** Exercise data follows **

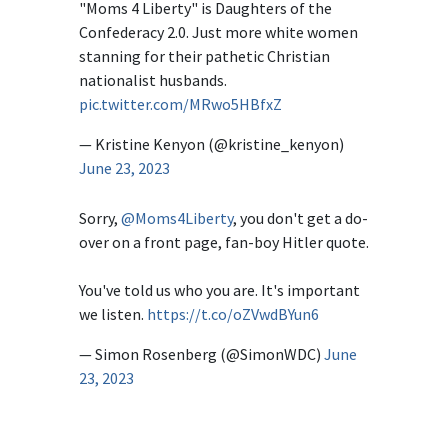
"Moms 4 Liberty" is Daughters of the
Confederacy 2.0. Just more white women
stanning for their pathetic Christian
nationalist husbands.
pic.twitter.com/MRwo5HBfxZ
— Kristine Kenyon (@kristine_kenyon)
June 23, 2023
Sorry,
@Moms4Liberty
, you don't get a do-
over on a front page, fan-boy Hitler quote.
You've told us who you are. It's important
we listen.
https://t.co/oZVwdBYun6
— Simon Rosenberg (@SimonWDC)
June
23, 2023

** End of Exercise data **

» **Problem**:
The data above should be repeated exactly, minus any pictures.

» **Task result**:
"Moms 4 Liberty" is Daughters of the
Confederacy 2.0. Just more white women
stanning for their pathetic Christian
nationalist husbands.
pic.twitter.com/MRwo5HBfxZ
— Kristine Kenyon (@kristine_kenyon)
June 23, 2023
Sorry,
@Moms4Liberty
, you don't get a do-
over on a front page, fan-boy Hitler quote.
You've told us who you are. It's important
we listen.
https://t.co/oZVwdBYun6
— Simon Rosenberg (@SimonWDC)
June
23, 2023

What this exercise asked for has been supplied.